父が入院しているあいだ、私は毎日夕食の時間に面会に行った。三日目くらいだったか、病室に入ると父の様子がおかしかった。

「お前、おったのかよ! もうおらんのかと思った・・・」

私を見て大きな声でそう言って、心の底から安堵した様子だった。そして、「ここには誰もいないんだ。寂しいんだ、ここはすごく寂しい・・・お前が来てくれて寿命がのびた」と、いつもの穏やかな父とは打って変わって、緊張した面持ちで繰り返し強く訴えた。

「なに言っているの。ここは病院で看護師さんだっているし、私だって毎日来てるじゃない」

私はそう言ったが、父はどこか別の世界にいるような様子だった。

「なに言っているの」と言いながら、私は「父が経験しているだれ一人いないあの寂しい世界なら、私も知っているよ・・・」と思っていた。死に近づいている父が、潜在意識の深淵を経験しつつあるのなら、とても恐ろしいことだろう。

だれもがなんの心構えも準備もなく、死という扉の向こうの潜在意識の世界へと放り出されていく。かくいう私も「死後は安心」なんてとても思えないが、少なくともある程度のガイダンスを受け、長期の瞑想修行という死の予行練習をしたこともある。

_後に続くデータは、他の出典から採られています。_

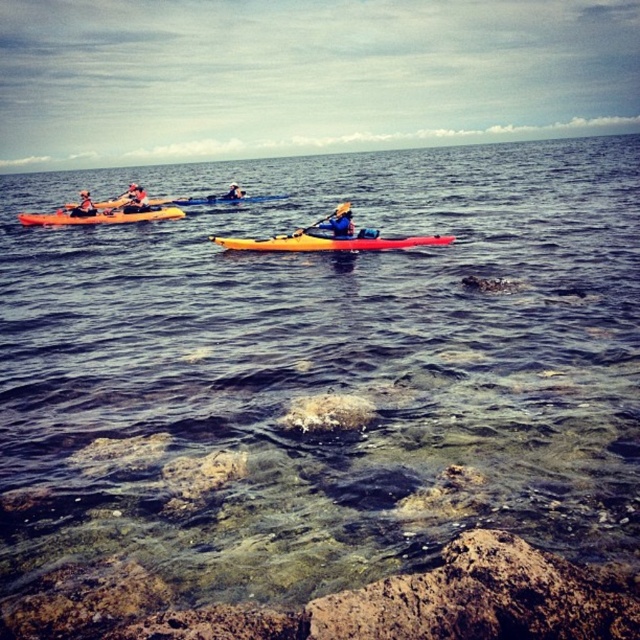 You are a photographer standing on the shore and want to capture both the clear water at center and the matte yellow kayak at center in your shot. Based on their positions, which object should you adjust your camera to focus on first to ensure both are in the frame?

The clear water at center is to the left of the matte yellow kayak at center, so you should focus on the matte yellow kayak at center first to ensure both are in the frame.

You are navigating a kayak in the serene waters shown in the image. You see an orange kayak at left. Based on its position coordinates, can you determine if it is closer to the foreground or the middle ground?

The orange kayak at left is positioned at coordinates point (100, 216). Since the middle ground is typically located between the foreground and background in an image, and given the coordinates provided, the orange kayak at left is likely situated in the middle ground rather than the foreground.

それでも、やっぱり途方に暮れてかなり苦戦するだろう、という確信はある。

退院してからの父は「もう、娑婆も終わりだな」「年内かもしれんぞ・・・」と言って覚悟を決めているようだ。父と話して、今後同じことがあっても救急搬送はしないことをドクターと話し合った。

それ以外、私になにができるだろうか。
私の修行経験が、わずかでも父の死の世界を照らすことを祈るばかりだ。